Training the model is as simple as calling a single method:

history = model.fit(
    train_gen, 
    validation_data=val_gen, 
    epochs=4, 
    initial_epoch=0, 
    verbose=1, 
    callbacks=callbacks_list
)

We train the model for 4 epochs, since we are just fine-tuning the BERT model. Better go get some sleep now, because if you used the entire 1.6 million tweets as your input data, its going to take a while (~10 hours!). Or if you’re lazy like me, we can see how the model performs on 1% of the input data:

Specifying the step_size argument on the DataGenerator class allows you to specify how many steps an epoch should contain.

  Epoch 1/4
  200/200 [==============================] - 171s 775ms/step - loss: 0.5078 - accuracy: 0.7505 - val_loss: 0.3797 - val_accuracy: 0.8294
  Epoch 2/4
  199/200 [============================>.] - ETA: 0s - loss: 0.3491 - accuracy: 0.8533
  Epoch 2: saving model to /content/drive/MyDrive/Transformer Demo
  200/200 [==============================] - 188s 939ms/step - loss: 0.3492 - accuracy: 0.8530 - val_loss: 0.4229 - val_accuracy: 0.8300
  Epoch 3/4
  200/200 [==============================] - 155s 777ms/step - loss: 0.2387 - accuracy: 0.9062 - val_loss: 0.4718 - val_accuracy: 0.8294
  Epoch 4/4
  199/200 [============================>.] - ETA: 0s - loss: 0.1385 - accuracy: 0.9485
  Epoch 4: saving model to /content/drive/MyDrive/Transformer Demo
  200/200 [==============================] - 187s 937ms/step - loss: 0.1389 - accuracy: 0.9485 - val_loss: 0.6074 - val_accuracy: 0.8156

Not bad, but I guess performance should be better if we provide more data. Do let me know what your accuracy ends up looking like if you train the entire dataset, as I guess it should be above 85%.

Visualization

Good thing we saved our logs, so we can use it to plot our model’s performance.

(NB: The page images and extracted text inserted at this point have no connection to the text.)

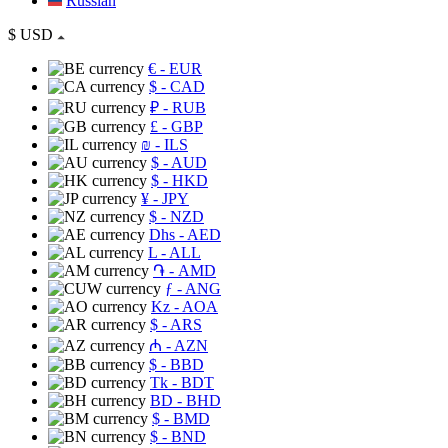
Russian
$
USD
€
- EUR
$
- CAD
₽
- RUB
£
- GBP
₪
- ILS
$
- AUD
$
- HKD
¥
- JPY
$
- NZD
Dhs
- AED
L
- ALL
֏
- AMD
ƒ
- ANG
Kz
- AOA
$
- ARS
₼
- AZN
$
- BBD
Tk
- BDT
BD
- BHD
$
- BMD
$
- BND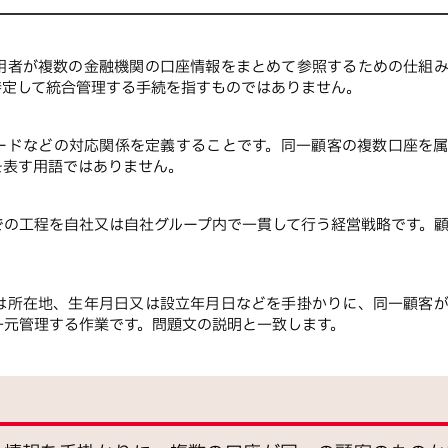
用者が複数の金融機関の口座情報をまとめて参照するための仕組
特定して統合管理する手続を指すものではありません。
ードなどの対応関係を定義することです。同一顧客の複数口座を
を表す用語ではありません。
での工程を自社又は自社グループ内で一貫して行う経営戦略です。
は所在地、生年月日又は設立年月日などを手掛かりに、同一顧客
一元管理する作業です。問題文の説明と一致します。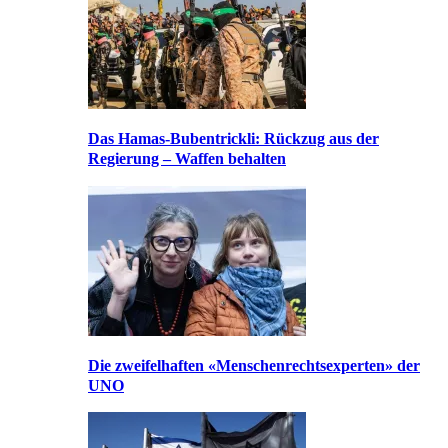
Das Hamas-Bubentrickli: Rückzug aus der
Regierung – Waffen behalten
Die zweifelhaften «Menschenrechtsexperten» der
UNO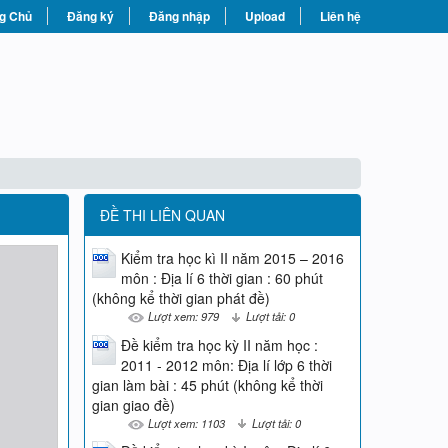
g Chủ
Đăng ký
Đăng nhập
Upload
Liên hệ
ĐỀ THI LIÊN QUAN
Kiểm tra học kì II năm 2015 – 2016
môn : Địa lí 6 thời gian : 60 phút
(không kể thời gian phát đề)
Lượt xem: 979
Lượt tải: 0
Đề kiểm tra học kỳ II năm học :
2011 - 2012 môn: Địa lí lớp 6 thời
gian làm bài : 45 phút (không kể thời
gian giao đề)
Lượt xem: 1103
Lượt tải: 0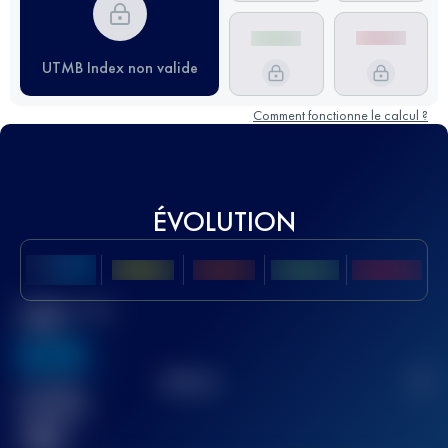
UTMB Index non valide
Comment fonctionne le calcul ?
ÉVOLUTION
Meilleur Score
UTMB
636
TOP
10
2
Course(s)
terminée(s)
32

def plot_metric_graph(log, metric='loss', show_val=True):
    plt.plot(log[metric])
    if show_val: plt.plot(log['val_'+metric])
    plt.title('model '+metric)
    plt.ylabel(metric)
    plt.xlabel('epoch')
    plt.legend(['train', 'val'], loc='upper left')
    plt.show() 

# Plot model accuracy and loss graphs
log = pd.read_csv(LOG_FILE_PATH)

plot_metric_graph(log, metric='loss', show_val=True)

plot_metric_graph(log, metric='accuracy', show_val=True)

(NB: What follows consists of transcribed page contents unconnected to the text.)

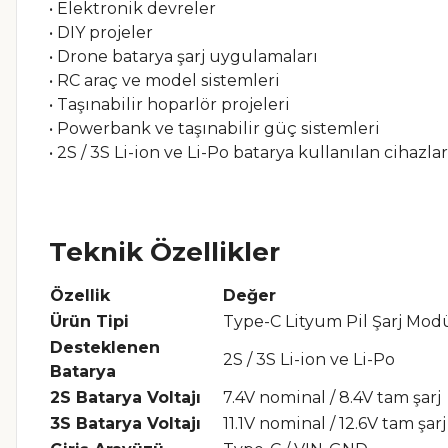
• Elektronik devreler
• DIY projeler
• Drone batarya şarj uygulamaları
• RC araç ve model sistemleri
• Taşınabilir hoparlör projeleri
• Powerbank ve taşınabilir güç sistemleri
• 2S / 3S Li-ion ve Li-Po batarya kullanılan cihazlar
Teknik Özellikler
Özellik
Değer
Ürün Tipi
Type-C Lityum Pil Şarj Mod
Desteklenen
2S / 3S Li-ion ve Li-Po
Batarya
2S Batarya Voltajı
7.4V nominal / 8.4V tam şarj
3S Batarya Voltajı
11.1V nominal / 12.6V tam şarj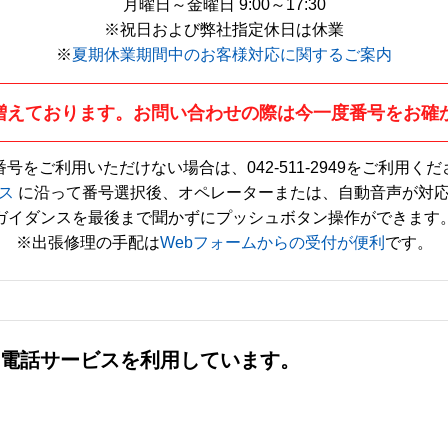
月曜日～金曜日 9:00～17:30
※祝日および弊社指定休日は休業
※
夏期休業期間中のお客様対応に関するご案内
増えております。お問い合わせの際は今一度番号をお確
番号をご利用いただけない場合は、
042-511-2949
をご利用くだ
ス
に沿って番号選択後、オペレーターまたは、自動音声が対
ガイダンスを最後まで聞かずにプッシュボタン操作ができます
※出張修理の手配は
Webフォームからの受付が便利
です。
社の電話サービスを利用しています。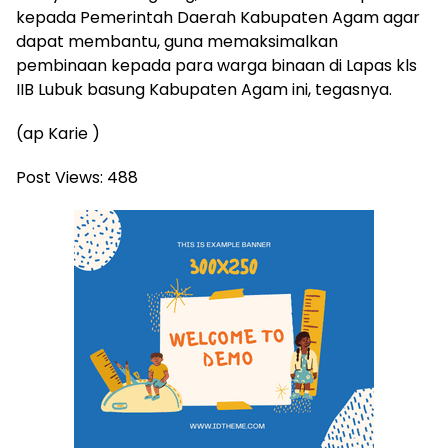
kepada Pemerintah Daerah Kabupaten Agam agar
dapat membantu, guna memaksimalkan
pembinaan kepada para warga binaan di Lapas kls
IIB Lubuk basung Kabupaten Agam ini, tegasnya.
(ap Karie )
Post Views:
488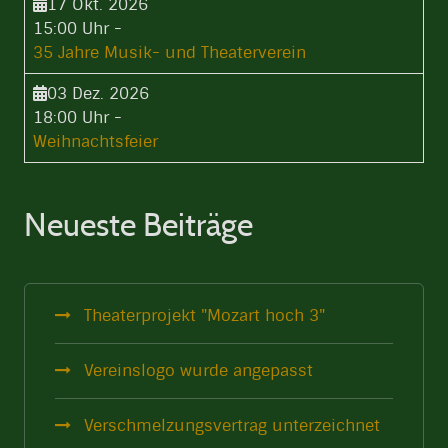
17 Okt. 2026
15:00 Uhr
-
35 Jahre Musik- und Theaterverein
03 Dez. 2026
18:00 Uhr
-
Weihnachtsfeier
Neueste Beiträge
Theaterprojekt "Mozart hoch 3"
Vereinslogo wurde angepasst
Verschmelzungsvertrag unterzeichnet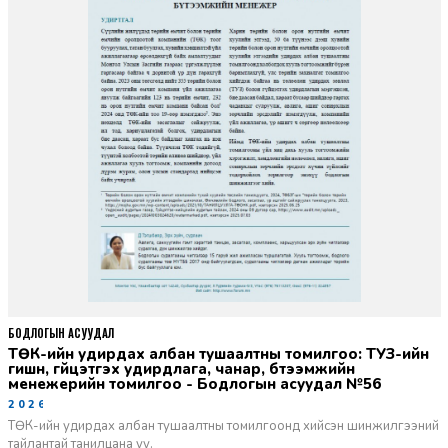
БОДЛОГЫН АСУУДАЛ
ТӨК-ийн удирдах албан тушаалтны томилгоо: ТУЗ-ийн
гишүүн, гүйцэтгэх удирдлага, чанар, бүтээмжийн
менежерийн томилгоо - Бодлогын асуудал №56
2026-06-02
ТӨК-ийн удирдах албан тушаалтны томилгоонд хийсэн шинжилгээний
тайлантай танилцана уу.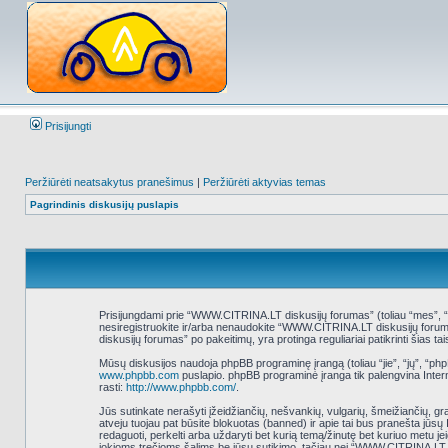
Prisijungti
Peržiūrėti neatsakytus pranešimus
|
Peržiūrėti aktyvias temas
Pagrindinis diskusijų puslapis
Prisijungdami prie “WWW.CITRINA.LT diskusijų forumas” (toliau “mes”, “mūs
nesiregistruokite ir/arba nenaudokite “WWW.CITRINA.LT diskusijų foruma
diskusijų forumas” po pakeitimų, yra protinga reguliariai patikrinti šias ta
Mūsų diskusijos naudoja phpBB programinę įrangą (toliau “jie”, “jų”, “
www.phpbb.com
puslapio. phpBB programinė įranga tik palengvina Interne
rasti:
http://www.phpbb.com/
.
Jūs sutinkate nerašyti įžeidžiančių, nešvankių, vulgarių, šmeižiančių, g
atveju tuojau pat būsite blokuotas (banned) ir apie tai bus pranešta jūs
redaguoti, perkelti arba uždaryti bet kurią temą/žinutę bet kuriuo metu j
jokioms trečioms šalims be jūsų sutikimo, tačiau nei “WWW.CITRINA.LT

Of course we only ran our model for 4 epochs, so this isn’t really useful. If we could log for every step instead, it might give us a better overview (if anyone knows how to do this in TensorFlow, please let me know!).

Testing the Model

Now that we have successfully trained our model, its time to see if its any good or not. We’ll evaluate the model on the test split by calling model.evaluate(test_gen, verbose=1) .

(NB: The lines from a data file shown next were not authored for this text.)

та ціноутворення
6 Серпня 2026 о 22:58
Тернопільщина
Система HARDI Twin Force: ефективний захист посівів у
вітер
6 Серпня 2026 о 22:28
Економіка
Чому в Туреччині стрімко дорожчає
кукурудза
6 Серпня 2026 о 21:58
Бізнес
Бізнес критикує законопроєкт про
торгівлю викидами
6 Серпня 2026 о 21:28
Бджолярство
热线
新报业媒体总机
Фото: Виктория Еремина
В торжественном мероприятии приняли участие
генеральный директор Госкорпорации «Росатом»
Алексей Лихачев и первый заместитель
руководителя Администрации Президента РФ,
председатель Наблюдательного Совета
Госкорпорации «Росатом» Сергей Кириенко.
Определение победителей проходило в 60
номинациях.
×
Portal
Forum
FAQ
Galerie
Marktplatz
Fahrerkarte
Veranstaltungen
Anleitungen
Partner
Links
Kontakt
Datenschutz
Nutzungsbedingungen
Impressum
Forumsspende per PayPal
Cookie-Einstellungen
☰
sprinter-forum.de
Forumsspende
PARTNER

25/25 [==============================] - 7s 263ms/step - loss: 0.5842 - accuracy: 0.8206
[0.5842287540435791, 0.8206250071525574]

A decent score, of course training on the entire dataset should hopefully improve performance. Let’s see how the model behaves with custom data.

tweet = "I don't love this weather so much"

tokenized_tweet = tokenizer(
            text=tweet,
            padding='max_length',
            max_length=64,
            return_tensors='np',
            truncation=True,
            return_token_type_ids=False,
            return_attention_mask=True
        )

# We extract the probability
y_pred = model.predict([tokenized_tweet["input_ids"], tokenized_tweet["attention_mask"]])[0][0]

if y_pred < 0.5:
  print("Negative tweet")
else:
  print("Positive tweet")

1/1 [==============================] - 3s 3s/step
Negative tweet

Looks like it got this right. You can try experimenting with your own tweets as well and see where the model might be wrong, in which case its time to modify our model and try again!

Final Thoughts

We successfully fine-tuned a pre-trained transformer model to analyze sentiments from Twitter tweets. I hope you learnt something from this exercise. This code we developed can be reused and modified for other tasks as well. I encourage you to try find different ways to use Transformers models in real-life scenarios and see if you can develop models for the same. You can view my Google Colab notebook which contains all the code used in this post. Thanks again for going through this entire article!